(...) Multiplié par les langues humaines - Ich bin der ich bin, Ego sum qui sum, I am that I am -, le nom sentencieux de Dieu, le nom qui, tout en comprenant plusieurs mots, est plus impénétrable et plus résistant que ceux qui tiennent en un seul, a grandi et rebondi à travers les siècles, jusqu'à l'année 1602, où William Shakespeare écrivit une comédie. Dans cette comédie nous entrevoyons, de façon accessoire, un soldat fanfaron et couard, un miles gloriosus qui est parvenu, à la faveur d'un stratagème, à se faire nommer capitaine.

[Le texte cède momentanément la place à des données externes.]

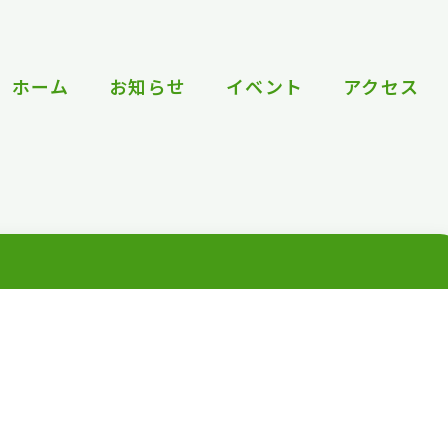
ホーム
お知らせ
イベント
アクセス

La ruse est découverte, l'homme est dégradé publiquement; alors Shakespeare intervient et met dans sa bouche des paroles qui reflètent, comme dans un miroir tombé, ces autres paroles que la divinité a dites dans la montagne: Je ne serai plus capitaine, mais je mangerai, je boirai et je dormirai, tout comme un capitaine; cette chose que je suis me fera vivre. En disant ces mots, Parolles cesse soudain d'être un personnage conventionnel de la farce, pour devenir un homme, tous les hommes.

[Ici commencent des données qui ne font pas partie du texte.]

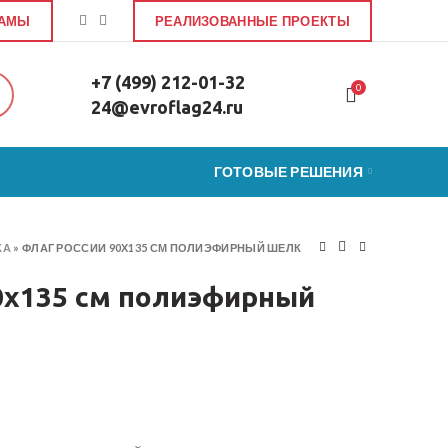
ЛАМЫ
РЕАЛИЗОВАННЫЕ ПРОЕКТЫ
+7 (499) 212-01-32
0
24@evroflag24.ru
ГОТОВЫЕ РЕШЕНИЯ
КА
»
ФЛАГ РОССИИ 90Х135 СМ ПОЛИЭФИРНЫЙ ШЕЛК
0х135 см полиэфирный
и 90х135 см полиэфирный шелк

La dernière version de cette phrase est apparue vers 1740, dans une des années que dura la longue agonie de Swift, et qui peut-être ne furent pour lui qu'un seul insupportable instant, une forme de l'éternité de l'enfer. (...) Tous les jours il suppliait Dieu de lui envoyer la mort. Et un après- midi, vieux et fou, et déjà moribond, on l'entendit répéter, avec résignation ou avec désespoir, nous ne savons, ou comme quelqu'un qui s'affermit et s'ancre dans son intime essence invulnérable: Je suis ce que je suis, je suis ce que je suis.
Je suis peut- être un malheur, mais je suis: voilà sans doute ce qu'éprouva Swift, et aussi: Je suis une partie de l'univers, aussi inévitable et nécessaire que les autres, et aussi : Je suis ce que Dieu veut que je sois, je suis ce que m'ont fait les lois universelles, et peut- être: Être, c'est être tout.
(...) qu'il me suffise d'ajouter, en guise d'épilogue, les paroles que Schopenhauer adressa, aux approches de la mort, à Eduard Grisebach : " Si parfois je me suis cru malheureux, c'est sous l'influence d'une confusion, d'une erreur. Je me suis pris pour un autre, par exemple pour un suppléant qui n'arrive pas à se faire titulariser, pour l'accusé dans un procès en diffamation, pour l'amoureux que cette jeune fille dédaigne, pour le malade qui ne peut sortir de chez lui, pour d'autres personnes souffrant de pareilles misères. Je n'ai pas été ces personnes. Elles ont été, tout au plus, le tissu de plusieurs vêtements que j'ai portés, puis rejetés. Qui suis- je réellement ? Je suis l'auteur de Le Monde comme volonté et représentation; je suis celui qui a donné à l'énigme de l'Être une réponse qui occupera les penseurs des siècles futurs. Voilà l'homme que je suis; qui pourrait le contester dans les années qui me restent encore à vivre ?" Or, précisément pour avoir écrit Le Monde comme volonté et représentation, Schopenhauer savait très bien qu'être un penseur est aussi illusoire que d'être un malade ou un amant dédaigné, et que, profondément, il était autre chose. Autre chose: la volonté, l'obscure racine de Parolles, la chose qu'était Swift.